I received interesting (and challenging) feedback from our readers on “Resonant Frequencies, Part 1” from the July issue of Pumps & Systems. Relating mechanical resonance to the electromagnetic effects in biological systems—including humans, bacteria and pathogens—is becoming a new technology similar to what initially might seem like a far removed field. However, many similarities can be discovered upon closer analysis.

## Comments from a Reader

Thanks for your interesting July article, “Resonant Frequencies,” which discussed vertical pump shaft, human and soft tissue resonant frequencies. In regard to the other factors that might be considered before using a simplified formula analysis (for example, Equation 1), the following might be considered:

A significant difference in the surrounding temperature (from ambient) could affect the elasticity modulus, E.

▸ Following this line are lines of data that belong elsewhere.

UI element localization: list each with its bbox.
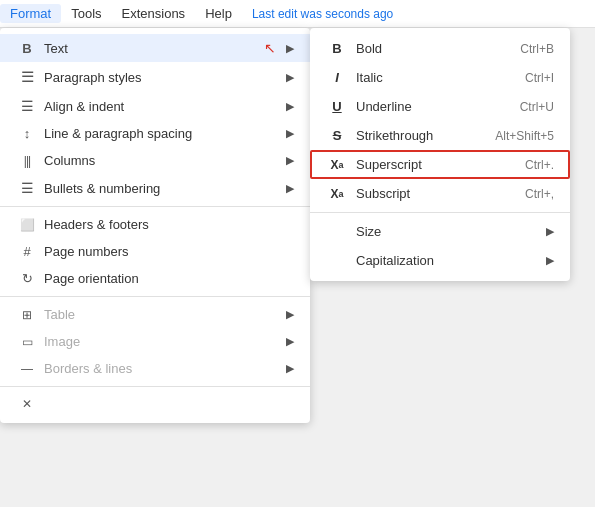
align-arrow: ▶ [286, 100, 294, 113]
superscript-icon: Xa [326, 158, 348, 172]
bullets-arrow: ▶ [286, 182, 294, 195]
strikethrough-shortcut: Alt+Shift+5 [495, 129, 554, 143]
subscript-shortcut: Ctrl+, [525, 187, 554, 201]
menu-bar: Format Tools Extensions Help Last edit w… [0, 0, 595, 28]
size-label: Size [356, 224, 538, 239]
text-submenu: B Bold Ctrl+B I Italic Ctrl+I U Underlin… [310, 28, 570, 281]
page-numbers-icon: # [16, 244, 38, 259]
page-numbers-label: Page numbers [44, 244, 294, 259]
borders-icon: — [16, 362, 38, 376]
format-menu-item-headers[interactable]: ⬜ Headers & footers [0, 211, 310, 238]
submenu-item-size[interactable]: Size ▶ [310, 217, 570, 246]
superscript-shortcut: Ctrl+. [525, 158, 554, 172]
format-menu-item-table[interactable]: ⊞ Table ▶ [0, 301, 310, 328]
image-arrow: ▶ [286, 335, 294, 348]
page-orientation-label: Page orientation [44, 271, 294, 286]
spacing-arrow: ▶ [286, 127, 294, 140]
paragraph-label: Paragraph styles [44, 70, 278, 85]
format-menu-item-text[interactable]: B Text ↖ ▶ [0, 34, 310, 62]
submenu-item-subscript[interactable]: Xa Subscript Ctrl+, [310, 179, 570, 208]
columns-arrow: ▶ [286, 154, 294, 167]
bold-icon: B [326, 41, 348, 56]
subscript-icon: Xa [326, 187, 348, 201]
borders-arrow: ▶ [286, 362, 294, 375]
format-menu-item-align[interactable]: ☰ Align & indent ▶ [0, 92, 310, 120]
format-menu-item-columns[interactable]: ||| Columns ▶ [0, 147, 310, 174]
sub-divider-1 [310, 212, 570, 213]
underline-icon: U [326, 99, 348, 114]
columns-icon: ||| [16, 154, 38, 168]
format-menu: B Text ↖ ▶ ☰ Paragraph styles ▶ ☰ Align … [0, 28, 310, 423]
align-label: Align & indent [44, 99, 278, 114]
paragraph-icon: ☰ [16, 68, 38, 86]
format-menu-item-bullets[interactable]: ☰ Bullets & numbering ▶ [0, 174, 310, 202]
submenu-item-strikethrough[interactable]: S Strikethrough Alt+Shift+5 [310, 121, 570, 150]
spacing-icon: ↕ [16, 126, 38, 141]
divider-3 [0, 386, 310, 387]
format-menu-item-spacing[interactable]: ↕ Line & paragraph spacing ▶ [0, 120, 310, 147]
format-menu-item-borders[interactable]: — Borders & lines ▶ [0, 355, 310, 382]
table-label: Table [44, 307, 278, 322]
text-format-label: Text [44, 41, 264, 56]
image-label: Image [44, 334, 278, 349]
format-menu-item-image[interactable]: ▭ Image ▶ [0, 328, 310, 355]
submenu-item-bold[interactable]: B Bold Ctrl+B [310, 34, 570, 63]
menu-tools[interactable]: Tools [61, 4, 111, 23]
text-submenu-arrow: ▶ [286, 42, 294, 55]
size-arrow: ▶ [546, 225, 554, 238]
italic-icon: I [326, 70, 348, 85]
format-menu-item-paragraph[interactable]: ☰ Paragraph styles ▶ [0, 62, 310, 92]
format-menu-item-clear[interactable]: ✕ [0, 391, 310, 417]
bold-shortcut: Ctrl+B [520, 42, 554, 56]
format-menu-item-page-numbers[interactable]: # Page numbers [0, 238, 310, 265]
table-arrow: ▶ [286, 308, 294, 321]
submenu-item-underline[interactable]: U Underline Ctrl+U [310, 92, 570, 121]
capitalization-label: Capitalization [356, 253, 538, 268]
paragraph-arrow: ▶ [286, 71, 294, 84]
table-icon: ⊞ [16, 308, 38, 322]
align-icon: ☰ [16, 98, 38, 114]
submenu-item-italic[interactable]: I Italic Ctrl+I [310, 63, 570, 92]
borders-label: Borders & lines [44, 361, 278, 376]
bold-label: Bold [356, 41, 520, 56]
image-icon: ▭ [16, 335, 38, 349]
underline-shortcut: Ctrl+U [520, 100, 554, 114]
menu-extensions[interactable]: Extensions [112, 4, 196, 23]
menu-help[interactable]: Help [195, 4, 242, 23]
divider-2 [0, 296, 310, 297]
page-orientation-icon: ↻ [16, 271, 38, 286]
menu-format[interactable]: Format [0, 4, 61, 23]
submenu-item-superscript[interactable]: Xa Superscript Ctrl+. [310, 150, 570, 179]
italic-shortcut: Ctrl+I [525, 71, 554, 85]
strikethrough-icon: S [326, 128, 348, 143]
headers-label: Headers & footers [44, 217, 294, 232]
superscript-label: Superscript [356, 157, 525, 172]
text-format-icon: B [16, 41, 38, 56]
clear-icon: ✕ [16, 397, 38, 411]
headers-icon: ⬜ [16, 218, 38, 232]
divider-1 [0, 206, 310, 207]
bullets-label: Bullets & numbering [44, 181, 278, 196]
last-edit-text: Last edit was seconds ago [252, 7, 393, 21]
italic-label: Italic [356, 70, 525, 85]
strikethrough-label: Strikethrough [356, 128, 495, 143]
format-menu-item-page-orientation[interactable]: ↻ Page orientation [0, 265, 310, 292]
bullets-icon: ☰ [16, 180, 38, 196]
underline-label: Underline [356, 99, 520, 114]
spacing-label: Line & paragraph spacing [44, 126, 278, 141]
subscript-label: Subscript [356, 186, 525, 201]
capitalization-arrow: ▶ [546, 254, 554, 267]
submenu-item-capitalization[interactable]: Capitalization ▶ [310, 246, 570, 275]
columns-label: Columns [44, 153, 278, 168]
red-arrow-icon: ↖ [264, 40, 276, 56]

Closely spaced shaft sections (between stages) may affect the end condition, βn, of an adjacent, long length of shafting (such as the use of a clamped-end condition instead of simply supported at that location). Hanging weight and hydraulic axial thrust, F (added tension), acting on the end of a length of vertical pump shafting can affect the frequencies.

ω_{n}^{2} = β_{n}^{4} x EI / (m/L) [Equation 1]

The following is a modification of Equation 1 to approximately account for the effect of added axial shaft tension:

ω_{n}^{2} = β_{n}^{4} x E I / (m/L), can be rewritten as

ω_{n}^{2} = (β_{n}^{2} x E I) x β_{n}^{2} / (m/L)

Now add additional axial loading, “F,” to the axial force (β_{n}^{2} x E I), and the revised Equation 1 becomes:

ω_{n}^{2} = (β_{n}^{2} x E I + F) x β_{n}^{2} / (m/L)

This can then be written as:

ω_{n}^{2} = ω_{n(0)}^{4} + β_{n}^{2} x F / (m/L)

Where:

ω_{n(o)} is the frequency without axial loading from the original Equation 1.

Under “Examples” in the July article, a possible problematic shaft diameter between 1.8 and 2.4 inches is mentioned. However, the natural frequency for the existing 1.8 diameter shaft in Case B is only about 8 percent from the operating speed. I probably would want to see a larger margin to avoid potential lateral shaft vibration. Since the calculated natural frequencies for both the 1.44 and 1.8 diameter shaft sections are below the operating rpm, the pump will pass through these resonant speeds for a short duration while starting up or shutting down. Of course, variable speed applications could add another dimension to consider.

In the article, the natural frequency for humans and soft tissue seems to be based on simply supported boundaries. I probably would have also looked at clamped-free for a standing human and free-free for soft tissue. The Smithsonian/NASA Astrophysics Data System reports vertical (standing) whole-body human resonant frequency between 5 to 10 hertz. http://adsabs.harvard.edu/abs/2001SPIE.4317..469B.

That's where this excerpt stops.